The economy is vulnerable because business investment in equipment has already fallen off the past couple of quarters. This kind of investment is a critical determinant of future economic growth because it’s most likely to create jobs.
The second measure—initial unemployment claims—is one that I think of as a related and indirect measure of business investment. If cuts to equipment investment persist, then the impact is next felt in cuts to workers who make the equipment and related goods.
Now, unemployment claims have yet to move higher, which is a good sign. But it’s the measure to watch most closely going forward because it’s released weekly. As a result, it can be a leading indicator of business investment, which lags in its quarterly release.
So I’ll be keeping an eye on these two measures—plus a third measure—to see how the U.S. economy responds in the wake of the anxiety created by the United Kingdom’s vote to leave the European Union.

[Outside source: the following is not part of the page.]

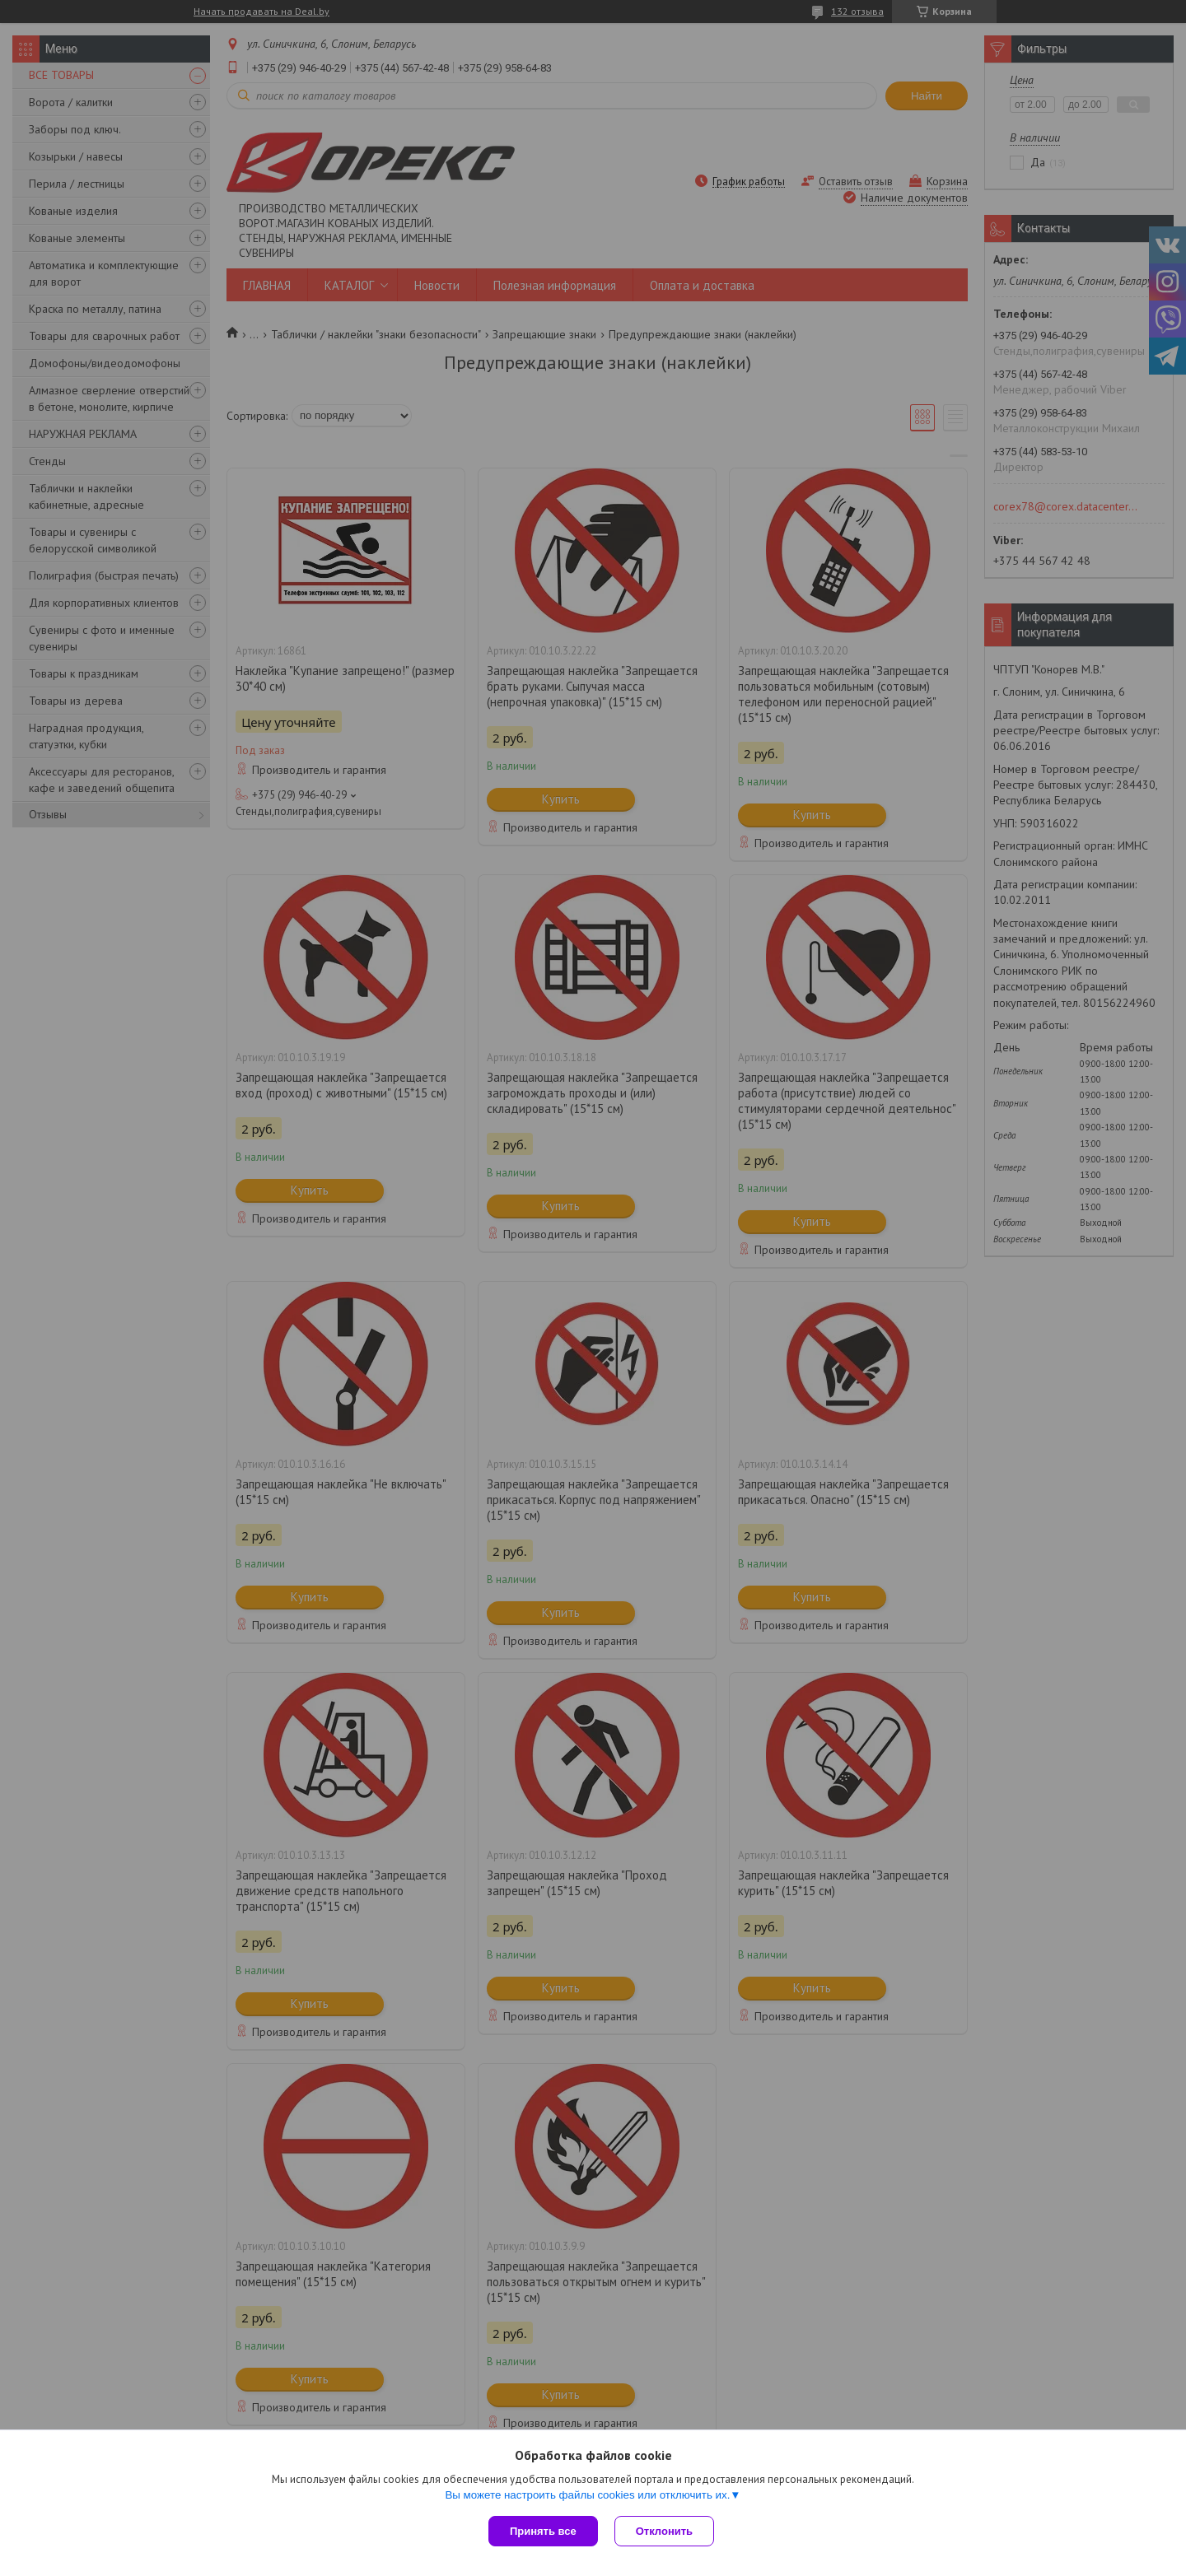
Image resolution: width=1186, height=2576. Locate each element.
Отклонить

The third measure to watch is confidence or sentiment. Ultimately it’s the degree of the anxiety raised by disruptions such as Brexit that determine whether or not a vulnerable economy falls into recession. My sentiment measure of choice is spending confidence (see the latest on confidence trends here).
So will Brexit trigger a global recession? The only certainty is that it will trigger a downturn in the U.K. economy. Whether the U.S. economy and others follow depends on whether anxiety turns to panic. If so, then, the U.S. faces a significant risk of recession.